Outre une version open source, l’offre de Dremio est disponible sur site, mais aussi en version cloud. La startup prépare également une version managée de son Lakehouse nommée Dremio Cloud, disponible en 2023.
Malgré la complexité sous-jacente, Dremio propose une interface simple d’utilisation. Les usagers peuvent connecter leurs outils de BI préférés (Tableau, Power BI, etc.) et y accéder depuis la console en un seul clic.
Dremio prône l’adoption du « Data as Code »

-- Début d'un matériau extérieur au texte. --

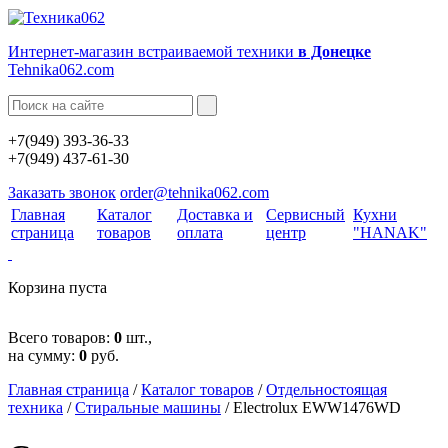
Интернет-магазин встраиваемой техники
в Донецке
Tehnika062.com
+7(949) 393-36-33
+7(949) 437-61-30
Заказать звонок
order@tehnika062.com
Главная
Каталог
Доставка и
Сервисный
Кухни
страница
товаров
оплата
центр
"HANAK"
Корзина пуста
Всего товаров:
0
шт.,
на сумму:
0
руб.
Главная страница
/
Каталог товаров
/
Отдельностоящая
техника
/
Стиральные машины
/
Electrolux EWW1476WD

Mais la startup pousse un autre concept : le « Data as Code ». « Nous croyons qu’il est possible de réimaginer la manière dont nous faisons de la gestion de données », affirme Tomer Shiran. « Pour développer des applications et gérer du code, nous avons des systèmes comme Git qui permettent de gérer les sources, les versions et les dépendances du code. Ce serait très bénéfique d’obtenir la même chose pour les données ».
Tomer ShiranCofondateur et Chief Product Officer, Dremio
« Traiter les données comme du code » permettrait d’effectuer de la gestion de versions de données, de tracer les opérations antérieures, de restaurer des données ou des schémas. Pour cela, Dremio s’appuie sur le projet Nessie, dont il est le principal contributeur. Nessie permet de versionner et de gérer les attributs de tables au format Apache Iceberg ou Delta Lake. Nessie propulse Dremio Arctic, un métastore disponible en préversion qui doit automatiser une partie des tâches de gestion de données comme le partitionnement, l’indexation ou la compression des données.

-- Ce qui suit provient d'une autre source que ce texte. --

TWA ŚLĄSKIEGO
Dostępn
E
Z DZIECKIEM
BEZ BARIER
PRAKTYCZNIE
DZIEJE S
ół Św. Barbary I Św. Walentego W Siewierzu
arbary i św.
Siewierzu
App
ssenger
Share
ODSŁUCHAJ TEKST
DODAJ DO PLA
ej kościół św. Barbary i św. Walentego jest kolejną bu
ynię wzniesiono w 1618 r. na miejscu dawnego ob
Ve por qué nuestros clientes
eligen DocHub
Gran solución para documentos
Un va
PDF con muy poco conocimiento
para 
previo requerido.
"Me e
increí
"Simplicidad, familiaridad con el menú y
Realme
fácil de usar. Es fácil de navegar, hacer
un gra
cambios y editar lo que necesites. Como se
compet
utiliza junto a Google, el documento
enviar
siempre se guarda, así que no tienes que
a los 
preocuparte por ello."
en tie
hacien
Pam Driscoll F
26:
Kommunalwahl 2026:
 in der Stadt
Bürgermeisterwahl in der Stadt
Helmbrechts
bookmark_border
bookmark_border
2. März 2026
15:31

Le Data as Code permettrait d’isoler des tables afin d’effectuer des transformations ou des optimisations avant de les proposer en validation et de les fusionner avec une « branche principale ». Les contrôles de versions faciliteraient la consultation de tableaux de bord ou la revue d’un modèle de machine learning bâti avec des données historiques. Enfin et surtout, cette approche permettrait une meilleure gouvernance des produits de données, notamment concernant l’administration des accès.
« Parfois, chez Dremio, un de nos clients a un problème, très rare et sporadique, que nous ne pouvons pas reproduire. Que faisons-nous ? Nous cherchons à savoir qui a modifié cette partie du code au cours du mois dernier et qui pourrait en être à l’origine », illustre Tomer Shiran. « Nessie et Arctic doivent faire la même chose pour les données. Si quelque chose semble bizarre, le montant moyen des ventes ne correspond pas à vos évaluations, vous vous demandez : qui a modifié cette table ? Quelles sont les commandes SQL ou les jobs spark qui ont été exécutés sur cette table ? »

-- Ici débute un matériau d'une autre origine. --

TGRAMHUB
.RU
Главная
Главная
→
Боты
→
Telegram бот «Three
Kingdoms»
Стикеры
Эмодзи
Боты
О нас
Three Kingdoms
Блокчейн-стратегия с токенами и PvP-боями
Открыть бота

En novembre dernier, Dremio avait déjà présenté la possibilité d’effectuer des requêtes Time Travel, à savoir le fait de manipuler des snapshots Iceberg créés à un instant T. En réalité, ce retour en arrière et le versionning de tables sont des capacités d’Apache Iceberg et Delta Lake, tout comme le partitionnement caché ou le retour à une version antérieure. En clair, Nessie est la technologie qui exploite les métadonnées issues de ces formats de tables, tandis qu’Arctic est une surcouche pour que les équipes data puissent manipuler ces fonctionnalités.
La disponibilité de Dremio Arctic est prévue cette année. La startup précisera sa feuille de route lors de son événement SubSurface au début du mois de mars.